Parallel text corpora acquisition - auxiliary technique, acquired corpora can serve as translation memories for EBMT and for many other purposes (e.g. statistical translation). However, corpora acquisition is a very interesting task itself. It consists in developing tools for automatic text extraction from documents acquired from the Internet or from any other source.

Sentence splitting - or "Sensplitting". Another auxiliary technique which, contrary to what you might think, is not trivial. Let us point out that an algorithm for sentence splitting which splits the text in the place of full stops, exclamation marks and question marks is not sufficient. Dot sign is frequently used in abbreviations, enumerations and other parts of text.

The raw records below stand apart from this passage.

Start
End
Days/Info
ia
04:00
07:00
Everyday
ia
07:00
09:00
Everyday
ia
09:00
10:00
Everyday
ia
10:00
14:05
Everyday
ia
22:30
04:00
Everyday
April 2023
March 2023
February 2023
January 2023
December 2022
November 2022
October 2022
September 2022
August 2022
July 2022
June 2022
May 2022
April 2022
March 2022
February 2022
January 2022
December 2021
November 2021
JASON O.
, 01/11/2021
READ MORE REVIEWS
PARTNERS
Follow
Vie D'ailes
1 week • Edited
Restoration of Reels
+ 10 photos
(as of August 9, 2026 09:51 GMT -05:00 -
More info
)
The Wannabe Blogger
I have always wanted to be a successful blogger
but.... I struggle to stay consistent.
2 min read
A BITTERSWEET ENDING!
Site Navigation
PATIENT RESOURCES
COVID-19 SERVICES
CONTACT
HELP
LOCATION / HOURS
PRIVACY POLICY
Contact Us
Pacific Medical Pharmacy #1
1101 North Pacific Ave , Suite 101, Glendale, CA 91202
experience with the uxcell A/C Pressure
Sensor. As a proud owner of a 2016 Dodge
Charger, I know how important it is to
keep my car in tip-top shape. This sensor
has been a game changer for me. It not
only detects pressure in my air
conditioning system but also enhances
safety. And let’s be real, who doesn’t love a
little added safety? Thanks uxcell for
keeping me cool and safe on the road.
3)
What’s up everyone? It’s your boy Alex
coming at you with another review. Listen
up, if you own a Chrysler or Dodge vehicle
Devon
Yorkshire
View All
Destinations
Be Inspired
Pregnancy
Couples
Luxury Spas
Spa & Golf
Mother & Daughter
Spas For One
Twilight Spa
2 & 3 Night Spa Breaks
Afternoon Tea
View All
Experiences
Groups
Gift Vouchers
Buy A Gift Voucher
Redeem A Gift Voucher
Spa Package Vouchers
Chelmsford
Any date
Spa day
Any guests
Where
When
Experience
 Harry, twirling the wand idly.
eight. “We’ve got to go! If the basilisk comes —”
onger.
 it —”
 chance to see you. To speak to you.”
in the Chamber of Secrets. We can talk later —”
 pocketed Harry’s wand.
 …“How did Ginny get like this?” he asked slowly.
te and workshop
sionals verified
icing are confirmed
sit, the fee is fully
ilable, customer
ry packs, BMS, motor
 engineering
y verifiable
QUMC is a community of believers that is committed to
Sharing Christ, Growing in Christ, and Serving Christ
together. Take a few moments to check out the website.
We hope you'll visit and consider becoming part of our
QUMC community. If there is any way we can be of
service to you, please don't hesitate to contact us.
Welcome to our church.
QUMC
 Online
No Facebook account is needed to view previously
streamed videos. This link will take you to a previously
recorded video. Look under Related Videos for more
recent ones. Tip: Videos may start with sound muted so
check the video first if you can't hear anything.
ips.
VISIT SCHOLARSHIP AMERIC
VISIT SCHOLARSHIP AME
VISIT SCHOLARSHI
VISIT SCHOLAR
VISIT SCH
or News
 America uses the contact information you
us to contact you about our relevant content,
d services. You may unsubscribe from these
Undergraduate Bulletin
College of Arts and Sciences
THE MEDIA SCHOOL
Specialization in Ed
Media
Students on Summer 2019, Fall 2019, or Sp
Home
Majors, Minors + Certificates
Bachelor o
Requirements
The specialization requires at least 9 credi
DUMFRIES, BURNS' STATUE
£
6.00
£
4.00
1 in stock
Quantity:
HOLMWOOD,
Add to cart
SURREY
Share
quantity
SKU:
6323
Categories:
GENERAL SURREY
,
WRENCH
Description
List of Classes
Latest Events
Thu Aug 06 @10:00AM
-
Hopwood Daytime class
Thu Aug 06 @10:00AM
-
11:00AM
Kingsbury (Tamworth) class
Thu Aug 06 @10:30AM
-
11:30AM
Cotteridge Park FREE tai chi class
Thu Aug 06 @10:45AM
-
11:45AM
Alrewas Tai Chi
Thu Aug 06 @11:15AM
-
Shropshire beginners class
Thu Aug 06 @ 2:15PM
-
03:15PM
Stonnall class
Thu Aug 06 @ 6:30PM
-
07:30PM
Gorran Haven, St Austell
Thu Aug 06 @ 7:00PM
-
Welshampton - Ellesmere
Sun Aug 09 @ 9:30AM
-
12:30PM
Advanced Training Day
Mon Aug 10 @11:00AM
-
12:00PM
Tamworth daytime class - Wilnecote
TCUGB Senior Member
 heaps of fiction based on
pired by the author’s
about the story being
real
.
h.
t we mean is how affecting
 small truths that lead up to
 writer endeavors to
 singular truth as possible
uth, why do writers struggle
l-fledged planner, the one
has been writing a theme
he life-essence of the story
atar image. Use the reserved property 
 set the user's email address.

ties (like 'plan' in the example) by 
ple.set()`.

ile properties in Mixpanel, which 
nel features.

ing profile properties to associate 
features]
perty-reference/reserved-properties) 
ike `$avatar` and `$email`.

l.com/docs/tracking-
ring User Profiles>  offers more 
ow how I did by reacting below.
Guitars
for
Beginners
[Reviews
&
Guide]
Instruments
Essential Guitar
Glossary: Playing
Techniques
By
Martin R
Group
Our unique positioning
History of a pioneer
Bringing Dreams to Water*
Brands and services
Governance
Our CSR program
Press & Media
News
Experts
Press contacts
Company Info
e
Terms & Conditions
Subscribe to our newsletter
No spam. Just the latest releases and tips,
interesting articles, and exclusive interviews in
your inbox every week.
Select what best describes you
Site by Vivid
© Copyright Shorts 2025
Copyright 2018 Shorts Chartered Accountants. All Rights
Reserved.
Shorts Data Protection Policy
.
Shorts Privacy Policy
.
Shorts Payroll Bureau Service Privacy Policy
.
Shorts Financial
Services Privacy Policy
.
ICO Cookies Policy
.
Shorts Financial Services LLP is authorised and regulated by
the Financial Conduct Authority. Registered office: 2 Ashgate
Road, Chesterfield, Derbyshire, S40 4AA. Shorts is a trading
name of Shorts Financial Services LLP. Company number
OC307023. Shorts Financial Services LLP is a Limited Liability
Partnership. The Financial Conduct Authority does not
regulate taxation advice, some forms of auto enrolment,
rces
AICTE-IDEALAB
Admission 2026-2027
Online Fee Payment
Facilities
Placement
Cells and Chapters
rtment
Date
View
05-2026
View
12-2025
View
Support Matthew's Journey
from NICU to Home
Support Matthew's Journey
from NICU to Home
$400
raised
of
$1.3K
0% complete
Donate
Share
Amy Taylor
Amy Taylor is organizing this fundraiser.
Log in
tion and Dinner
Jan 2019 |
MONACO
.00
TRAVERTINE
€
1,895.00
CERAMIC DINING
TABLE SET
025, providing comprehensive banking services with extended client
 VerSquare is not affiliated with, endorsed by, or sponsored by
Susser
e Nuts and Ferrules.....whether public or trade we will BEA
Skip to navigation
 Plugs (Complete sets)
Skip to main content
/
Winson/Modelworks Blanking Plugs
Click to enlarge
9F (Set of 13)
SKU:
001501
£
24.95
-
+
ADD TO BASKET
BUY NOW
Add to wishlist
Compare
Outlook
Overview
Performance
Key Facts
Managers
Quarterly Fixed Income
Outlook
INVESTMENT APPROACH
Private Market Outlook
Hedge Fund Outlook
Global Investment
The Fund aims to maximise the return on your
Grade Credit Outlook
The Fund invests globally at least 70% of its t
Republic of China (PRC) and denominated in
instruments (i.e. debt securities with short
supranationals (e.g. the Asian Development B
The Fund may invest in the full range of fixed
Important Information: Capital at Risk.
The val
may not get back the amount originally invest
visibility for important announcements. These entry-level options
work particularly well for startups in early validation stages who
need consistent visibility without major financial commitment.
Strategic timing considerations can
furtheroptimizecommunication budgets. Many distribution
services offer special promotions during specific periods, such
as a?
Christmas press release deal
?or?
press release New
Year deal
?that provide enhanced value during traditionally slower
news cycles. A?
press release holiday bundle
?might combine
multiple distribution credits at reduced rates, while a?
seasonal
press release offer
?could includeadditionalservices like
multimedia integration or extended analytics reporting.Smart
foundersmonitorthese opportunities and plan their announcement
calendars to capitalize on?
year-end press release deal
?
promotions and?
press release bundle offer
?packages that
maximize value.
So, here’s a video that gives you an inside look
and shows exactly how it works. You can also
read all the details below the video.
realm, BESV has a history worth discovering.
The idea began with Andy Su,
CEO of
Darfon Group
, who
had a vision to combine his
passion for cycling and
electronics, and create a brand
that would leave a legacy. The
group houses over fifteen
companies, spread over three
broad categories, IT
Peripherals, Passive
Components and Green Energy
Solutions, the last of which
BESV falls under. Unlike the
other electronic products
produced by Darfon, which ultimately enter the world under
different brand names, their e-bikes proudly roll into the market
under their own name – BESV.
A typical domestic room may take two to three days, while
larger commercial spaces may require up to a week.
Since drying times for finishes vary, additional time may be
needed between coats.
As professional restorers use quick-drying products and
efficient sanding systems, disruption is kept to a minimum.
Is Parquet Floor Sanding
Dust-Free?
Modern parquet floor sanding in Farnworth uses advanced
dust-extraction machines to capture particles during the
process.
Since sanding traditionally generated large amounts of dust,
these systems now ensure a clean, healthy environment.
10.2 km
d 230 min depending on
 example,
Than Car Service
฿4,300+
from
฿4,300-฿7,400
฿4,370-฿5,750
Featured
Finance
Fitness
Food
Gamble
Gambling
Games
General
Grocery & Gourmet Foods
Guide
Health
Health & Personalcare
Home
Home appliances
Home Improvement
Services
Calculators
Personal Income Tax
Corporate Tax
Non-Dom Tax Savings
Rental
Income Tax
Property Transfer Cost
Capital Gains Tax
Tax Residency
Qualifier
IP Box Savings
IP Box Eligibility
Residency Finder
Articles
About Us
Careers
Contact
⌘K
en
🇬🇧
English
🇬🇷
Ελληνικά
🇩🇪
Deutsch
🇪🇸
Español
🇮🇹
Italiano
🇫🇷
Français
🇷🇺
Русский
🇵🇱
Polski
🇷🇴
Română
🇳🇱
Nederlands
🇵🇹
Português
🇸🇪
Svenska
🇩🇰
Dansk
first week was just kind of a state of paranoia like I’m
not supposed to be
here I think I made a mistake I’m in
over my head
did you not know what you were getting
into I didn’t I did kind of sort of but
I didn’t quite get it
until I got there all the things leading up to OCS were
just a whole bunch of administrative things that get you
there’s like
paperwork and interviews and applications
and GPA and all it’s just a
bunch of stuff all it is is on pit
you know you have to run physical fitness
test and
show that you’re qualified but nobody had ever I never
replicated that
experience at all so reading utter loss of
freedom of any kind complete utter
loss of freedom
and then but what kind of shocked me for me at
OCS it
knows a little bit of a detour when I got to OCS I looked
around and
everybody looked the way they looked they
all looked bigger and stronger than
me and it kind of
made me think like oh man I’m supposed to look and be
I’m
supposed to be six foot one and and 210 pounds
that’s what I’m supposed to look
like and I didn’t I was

Text aligning - yet another auxiliary technique, used amon others to prepare translation memories. Aligning is done on two texts in different languages, which are each others' translations. Its goal is to align the sentences of both texts in such a way that aligned sentences are each others' translations. This operation is necessary because in practice a translation of a text almost never contains the same number of sentences as the original. During aligning it is not uncommon to have two or more sentences in one language aligned to only one sentence in the other languages. There are numerous text align algorithms. Regarding the nature of the problem, they are all quite complex.

Software engineering - apart from computational linguistics I am quite interested in software engineering, which put simply is knowledge of how to create good software. This knowledge is very useful for me from practical point of view, I apply it whenever I design a new piece of software or develop existing.